→ **ACTIVITY**: In the data below, the answer is the run of lines from the line containing "画用紙に貼って完成です♪" through the line containing "O‘zbek Ismlarning to‘liq, batafsil", both included; print it exactly and nothing else.

#### DATA FOR THE TASK

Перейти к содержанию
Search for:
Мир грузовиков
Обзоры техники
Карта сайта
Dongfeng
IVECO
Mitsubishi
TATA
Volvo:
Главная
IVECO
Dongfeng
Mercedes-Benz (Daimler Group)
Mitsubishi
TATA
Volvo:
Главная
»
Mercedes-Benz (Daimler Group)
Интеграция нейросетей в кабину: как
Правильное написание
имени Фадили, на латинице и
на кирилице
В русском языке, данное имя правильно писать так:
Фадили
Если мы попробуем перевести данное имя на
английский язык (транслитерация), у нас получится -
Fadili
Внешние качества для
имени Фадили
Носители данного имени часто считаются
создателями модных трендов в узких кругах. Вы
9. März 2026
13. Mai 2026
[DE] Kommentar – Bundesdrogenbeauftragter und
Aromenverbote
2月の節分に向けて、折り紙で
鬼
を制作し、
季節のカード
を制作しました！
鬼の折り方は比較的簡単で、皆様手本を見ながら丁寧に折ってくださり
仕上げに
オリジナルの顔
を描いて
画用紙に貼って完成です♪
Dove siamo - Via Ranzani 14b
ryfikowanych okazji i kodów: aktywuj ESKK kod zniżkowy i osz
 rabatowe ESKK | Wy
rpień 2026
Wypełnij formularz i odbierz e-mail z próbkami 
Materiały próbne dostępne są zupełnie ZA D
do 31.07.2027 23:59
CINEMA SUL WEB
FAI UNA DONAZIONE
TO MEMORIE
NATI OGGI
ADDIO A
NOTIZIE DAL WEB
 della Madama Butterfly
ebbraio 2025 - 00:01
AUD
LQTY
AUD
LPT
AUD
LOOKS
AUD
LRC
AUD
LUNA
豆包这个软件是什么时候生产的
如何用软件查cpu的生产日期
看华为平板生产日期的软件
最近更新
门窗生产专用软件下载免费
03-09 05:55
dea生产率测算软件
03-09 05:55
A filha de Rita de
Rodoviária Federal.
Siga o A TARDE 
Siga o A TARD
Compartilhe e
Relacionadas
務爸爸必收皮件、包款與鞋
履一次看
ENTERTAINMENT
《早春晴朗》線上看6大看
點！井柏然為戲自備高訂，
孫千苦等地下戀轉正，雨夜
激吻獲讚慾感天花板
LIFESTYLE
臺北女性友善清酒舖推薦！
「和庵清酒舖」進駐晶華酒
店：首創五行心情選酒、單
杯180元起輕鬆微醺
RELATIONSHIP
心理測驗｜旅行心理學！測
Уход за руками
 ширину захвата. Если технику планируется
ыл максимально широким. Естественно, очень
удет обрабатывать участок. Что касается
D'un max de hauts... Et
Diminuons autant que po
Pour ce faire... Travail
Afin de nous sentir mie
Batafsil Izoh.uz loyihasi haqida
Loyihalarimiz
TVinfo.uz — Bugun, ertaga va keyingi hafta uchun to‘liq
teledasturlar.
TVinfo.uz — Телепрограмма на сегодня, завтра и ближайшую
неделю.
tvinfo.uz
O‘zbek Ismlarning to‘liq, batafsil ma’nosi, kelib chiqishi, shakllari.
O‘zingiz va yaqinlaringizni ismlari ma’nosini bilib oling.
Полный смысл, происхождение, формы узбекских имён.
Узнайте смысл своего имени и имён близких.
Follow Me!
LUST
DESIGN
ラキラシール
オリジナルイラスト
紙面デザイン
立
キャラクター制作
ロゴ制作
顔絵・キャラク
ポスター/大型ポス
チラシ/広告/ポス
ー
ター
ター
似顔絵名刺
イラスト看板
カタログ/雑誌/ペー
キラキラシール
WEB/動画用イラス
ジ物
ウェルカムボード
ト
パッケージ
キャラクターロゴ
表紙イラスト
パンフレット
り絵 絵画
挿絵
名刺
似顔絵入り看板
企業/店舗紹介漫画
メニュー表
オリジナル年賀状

########

→ **FINAL ANSWER**:
画用紙に貼って完成です♪
Dove siamo - Via Ranzani 14b
ryfikowanych okazji i kodów: aktywuj ESKK kod zniżkowy i osz
 rabatowe ESKK | Wy
rpień 2026
Wypełnij formularz i odbierz e-mail z próbkami 
Materiały próbne dostępne są zupełnie ZA D
do 31.07.2027 23:59
CINEMA SUL WEB
FAI UNA DONAZIONE
TO MEMORIE
NATI OGGI
ADDIO A
NOTIZIE DAL WEB
 della Madama Butterfly
ebbraio 2025 - 00:01
AUD
LQTY
AUD
LPT
AUD
LOOKS
AUD
LRC
AUD
LUNA
豆包这个软件是什么时候生产的
如何用软件查cpu的生产日期
看华为平板生产日期的软件
最近更新
门窗生产专用软件下载免费
03-09 05:55
dea生产率测算软件
03-09 05:55
A filha de Rita de
Rodoviária Federal.
Siga o A TARDE 
Siga o A TARD
Compartilhe e
Relacionadas
務爸爸必收皮件、包款與鞋
履一次看
ENTERTAINMENT
《早春晴朗》線上看6大看
點！井柏然為戲自備高訂，
孫千苦等地下戀轉正，雨夜
激吻獲讚慾感天花板
LIFESTYLE
臺北女性友善清酒舖推薦！
「和庵清酒舖」進駐晶華酒
店：首創五行心情選酒、單
杯180元起輕鬆微醺
RELATIONSHIP
心理測驗｜旅行心理學！測
Уход за руками
 ширину захвата. Если технику планируется
ыл максимально широким. Естественно, очень
удет обрабатывать участок. Что касается
D'un max de hauts... Et
Diminuons autant que po
Pour ce faire... Travail
Afin de nous sentir mie
Batafsil Izoh.uz loyihasi haqida
Loyihalarimiz
TVinfo.uz — Bugun, ertaga va keyingi hafta uchun to‘liq
teledasturlar.
TVinfo.uz — Телепрограмма на сегодня, завтра и ближайшую
неделю.
tvinfo.uz
O‘zbek Ismlarning to‘liq, batafsil ma’nosi, kelib chiqishi, shakllari.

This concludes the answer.